J’ai attrapé mon sac qui se trouvait sur le sol tout proche de la porte. Là j’ai sentie sa présence très proche de moi. L’embarras a commencé à gagner le fond de mon estomac jusqu’à remonter dans le fond de ma gorge. J’ai vu une lueur nouvelle dans ses yeux, il m’a attrapé les deux bras fermement. Il m’a murmuré « Just two minuts please « . Il ne voulait pas seulement que je reste deux minutes de plus, il voulait découvrir sa sexualité avec la première etrangère qui voudrait bien de lui. Surprise, je lui ai d’abord fait les yeux ronds. J’avais du mal à comprendre. Mais il ne voulait plus me lâcher. Je sentais ses doigts serrés de plus en plus contre moi. Tantôt il essayait de poser ses lèvres sur les miennes, tantôt il essayait de me serrer contre lui. Je refusais tant bien que mal. Mais je ne pouvais pas passer. Il a même essayé d’éteindre la lumière, en se rendant bien compte de la debilité de la chose étant donné qu’il ne voyait plus rien. Je n’avais plus d’autre solution, je me suis enervée. Ça devait être la premiere fois que je m’énervait en anglais! J’ai du lui dire un truc du genre  » I don’t want it! You think we can do something in two minuts ?  » Il continuait de répéter  » just two minuts please « . Mon anglais un peu bas de gamme, je ne pouvais pas bien lui faire comprendre grand chose. Alors je lui ai dit très sérieusement en le regardant dans les yeux « I can be really angry ? You know what is angry? » Son étreinte s’est ralachée doucement. Je ne sais plus trop ce qu’il s’est passé à ce moment, je me souviens juste que je l’ai pris dans mes bras, comme pour le consoler, comme si je comprenais.

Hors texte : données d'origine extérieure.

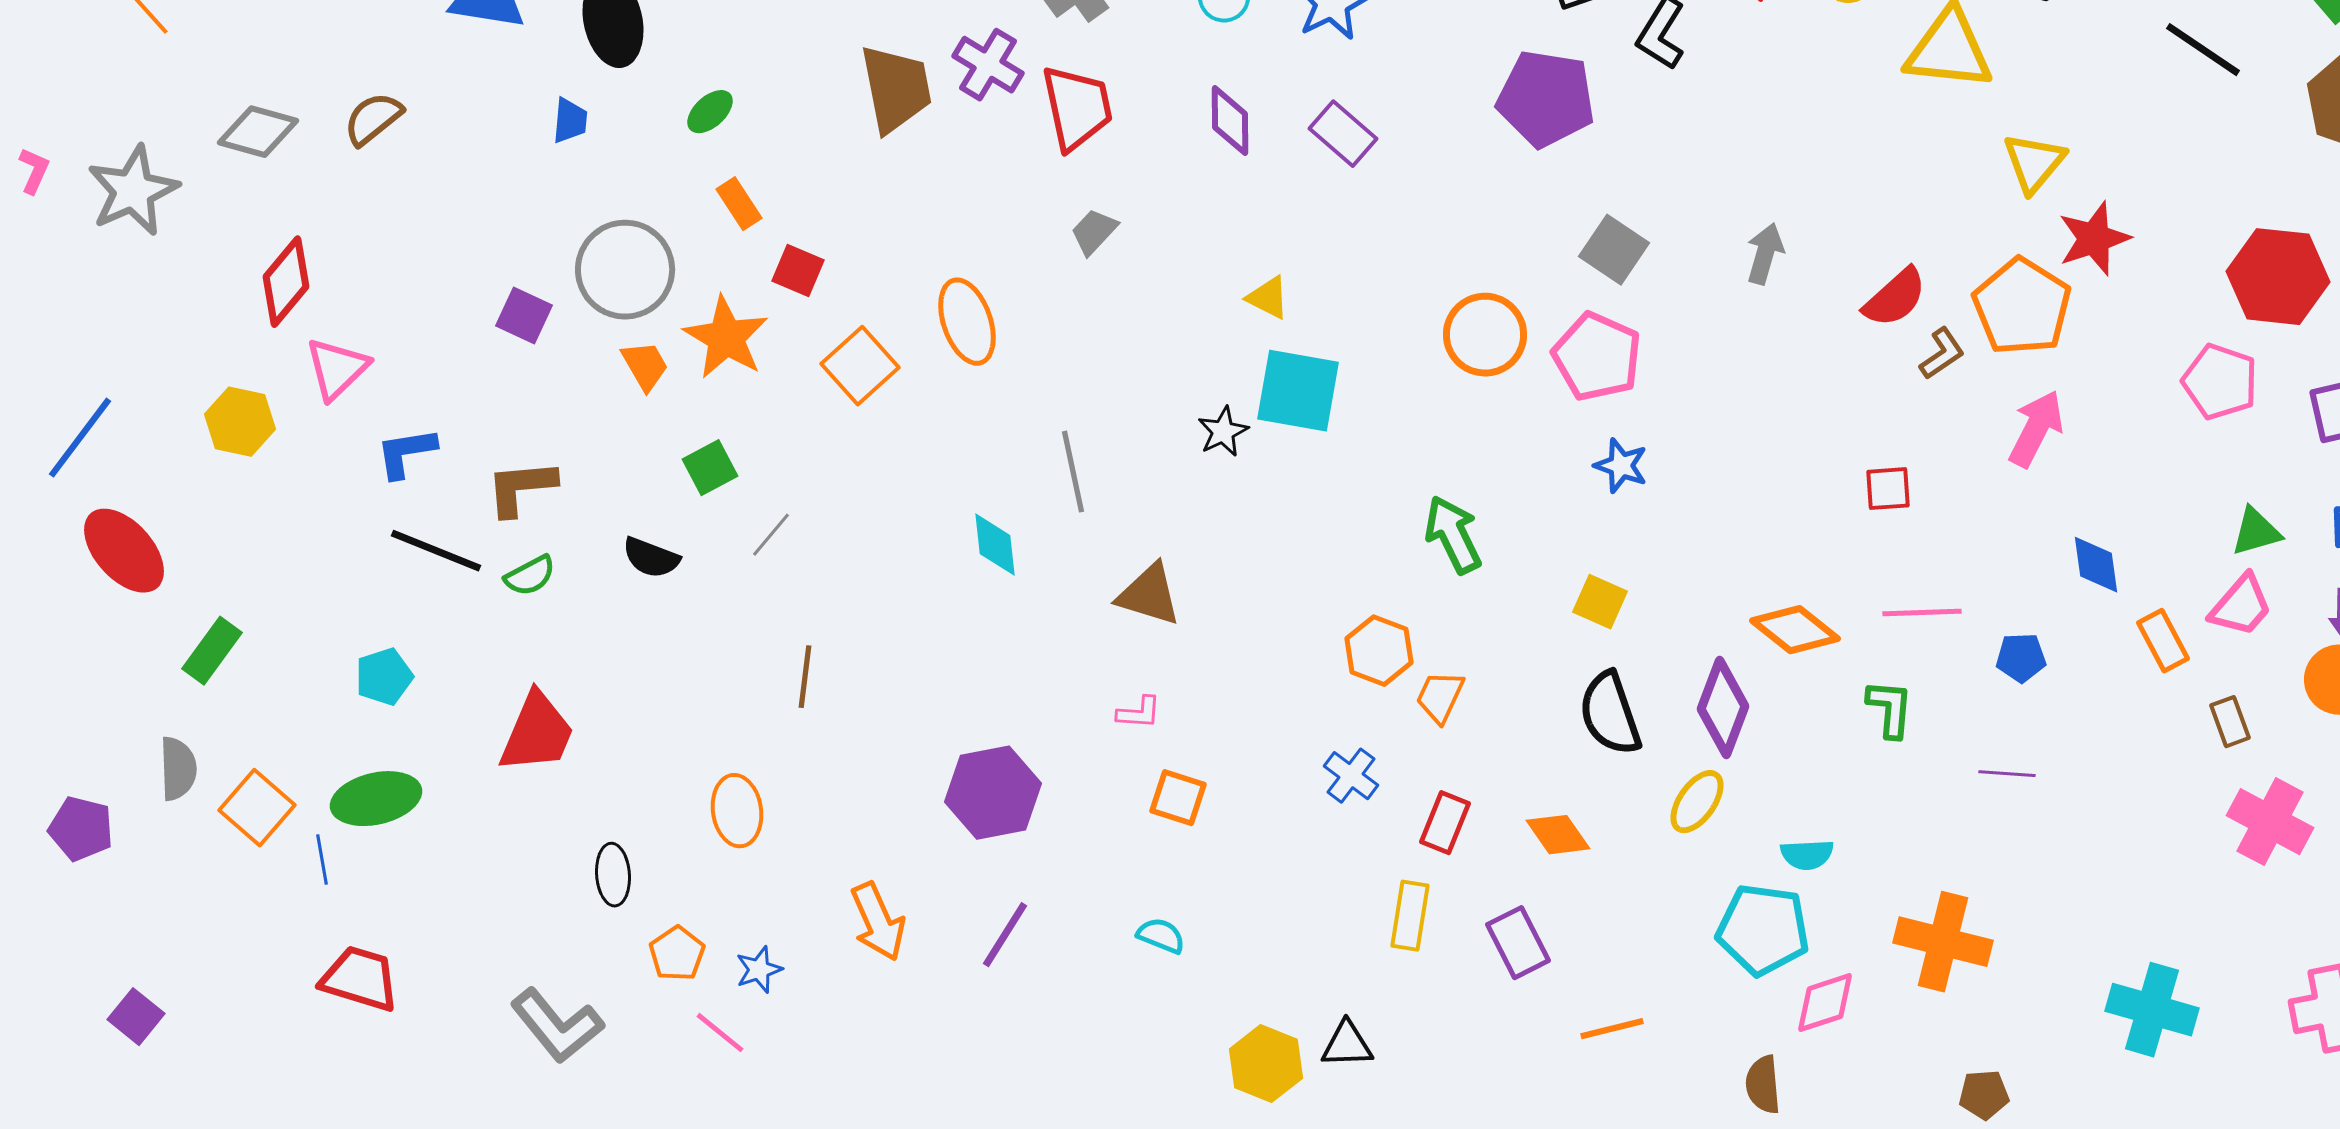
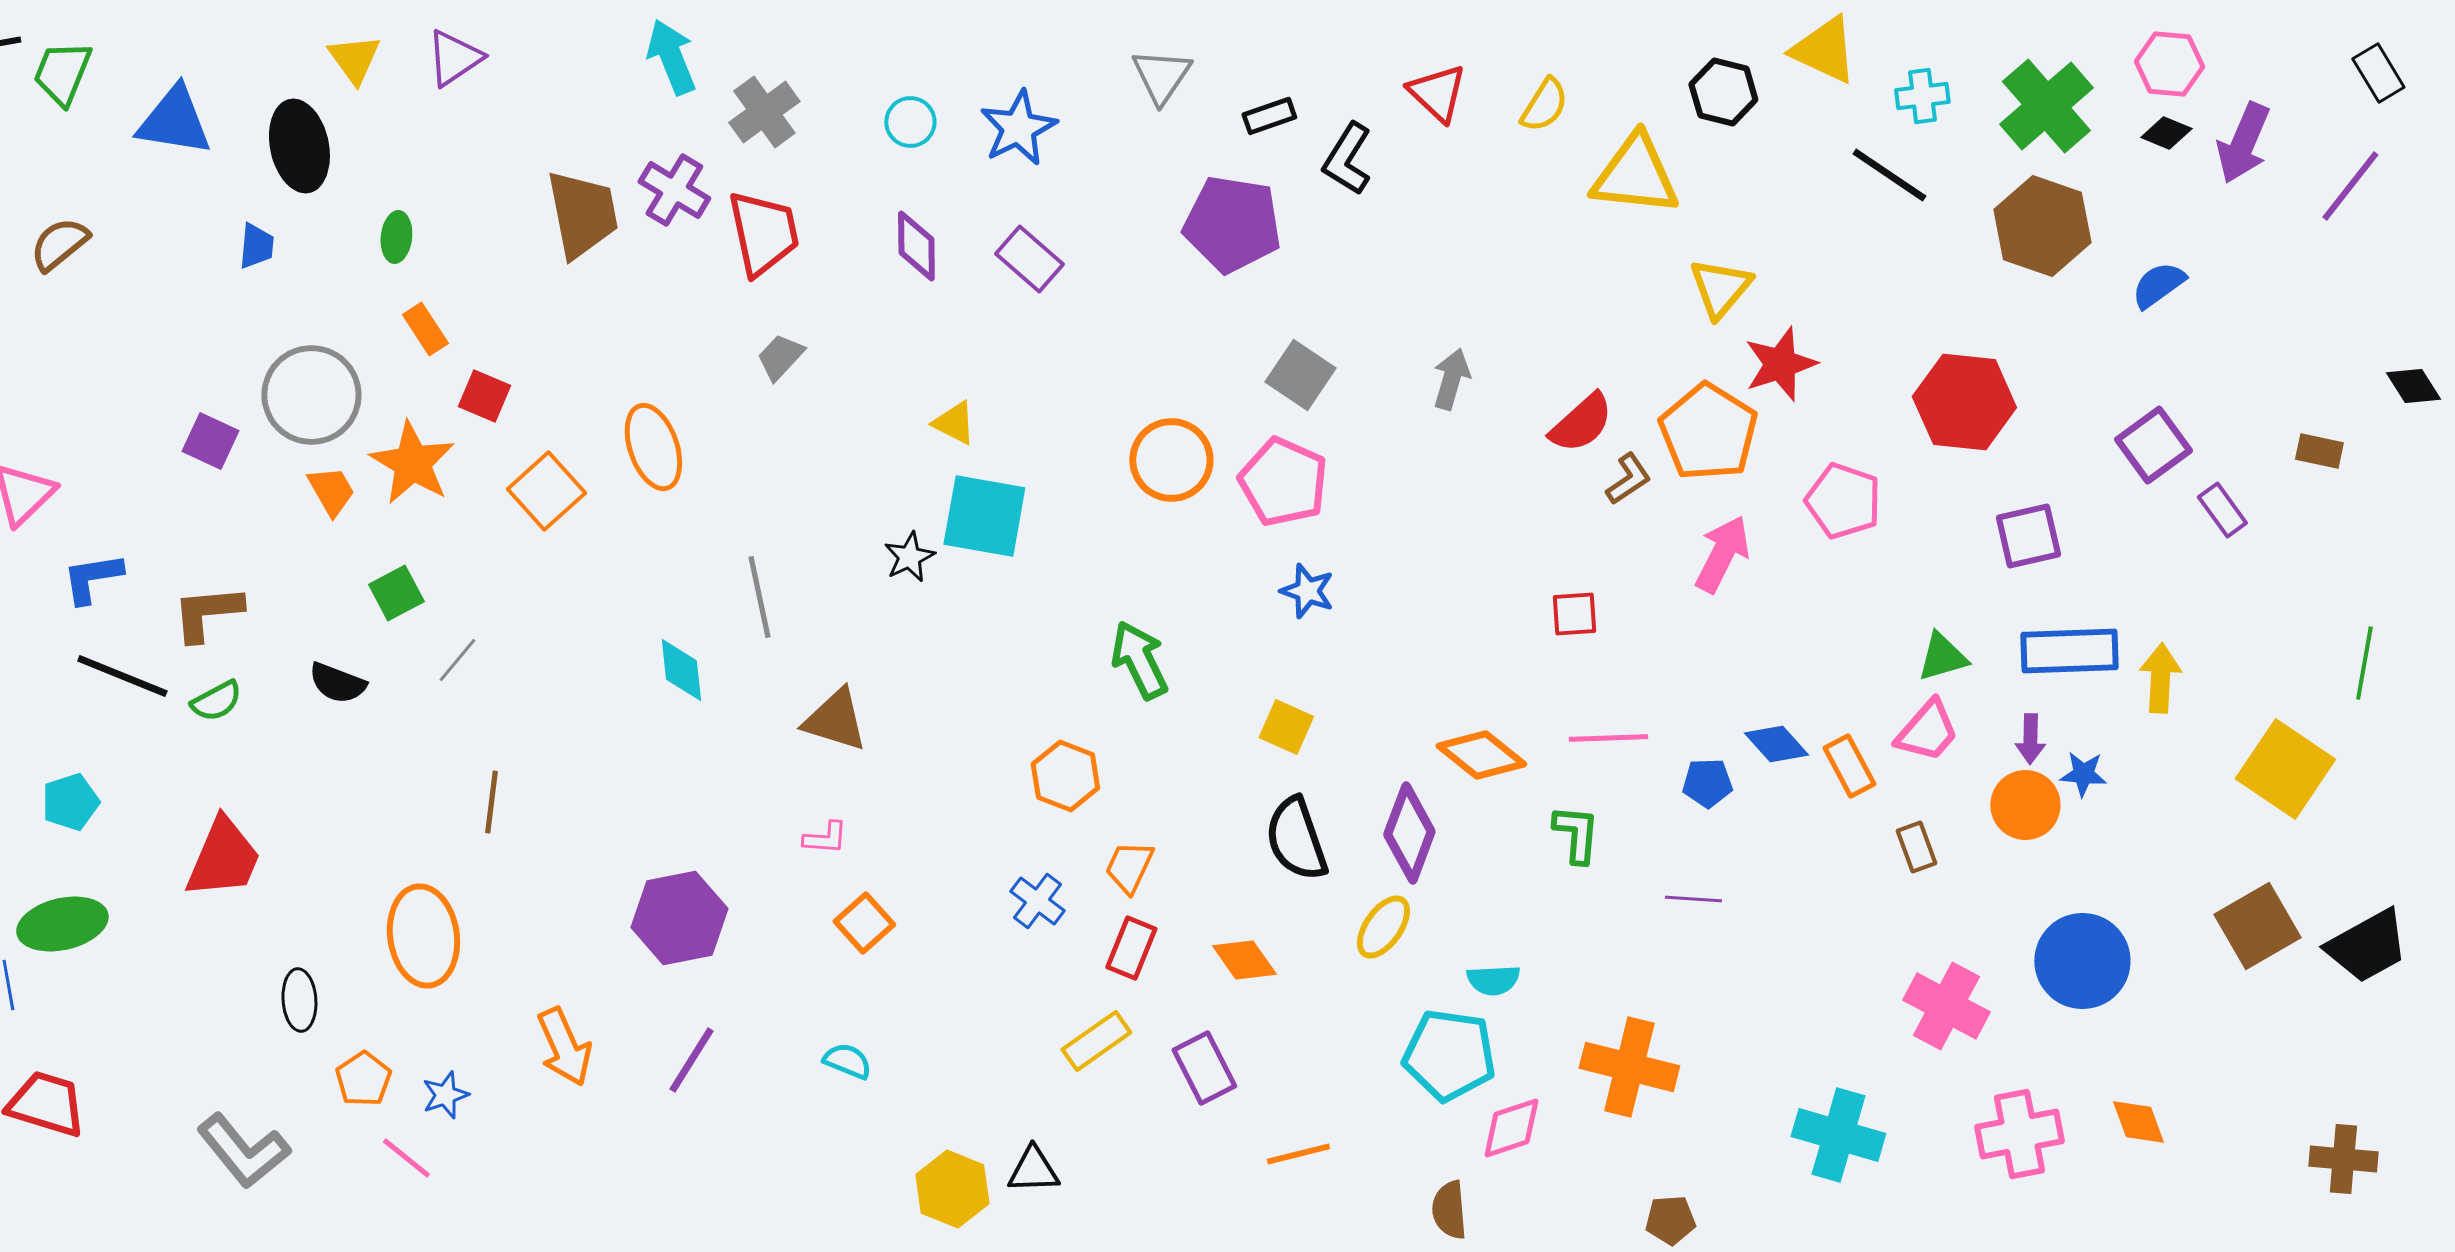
green ellipse: (710, 112) -> (396, 237), turned -42
pink pentagon: (2220, 382) -> (1843, 501), moved
blue diamond: (2096, 565) -> (1776, 744), moved, turned -34
orange trapezoid: (1440, 697) -> (1129, 867), moved
orange square: (1178, 798) -> (864, 923), turned 30
orange ellipse: (737, 811) -> (423, 936), size x1.4
pink cross: (2270, 822) -> (1946, 1006), moved
yellow rectangle: (1410, 916) -> (1096, 1041), turned 46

Je suis partie dans ma chambre. Il est venu me rejoindre, pour s’excuser milles fois. Nous avons passer la nuit à continuer de discuter. Il ne comprenait pas comment j’avais eu un controle sur lui. Il m’a posé des tonnes de question. Il a été très étonné lorsqu’il a appris que je n’était pas « pure ». Il m’a dit à un moment que ces bestioles m’attaquaient parce que je n’était pas pure, car lui elles ne l’attaquaient pas… J’ai remercié le ciel cette nuit là, d’avoir était bon, d’avoir écouter les prières qu’en Inde je faisais tous les jours. Merde j’aurai pu tomber sur un fou qui m’aurait vraiment violé. Non, j’attaquais sereinement la partie de mon voyage seule en sachant que rien de mal ne peut m’arriver.

Si Dieu existe, je le remercie d’etre là dans tous les moments difficiles. Les belles choses doivent être écrites, on pourrait penser que ce qui nous arrive de triste doit être oublié, mais ce sont aussi des belles choses qui nous apprennent à vivre plus sereinement jour après jour.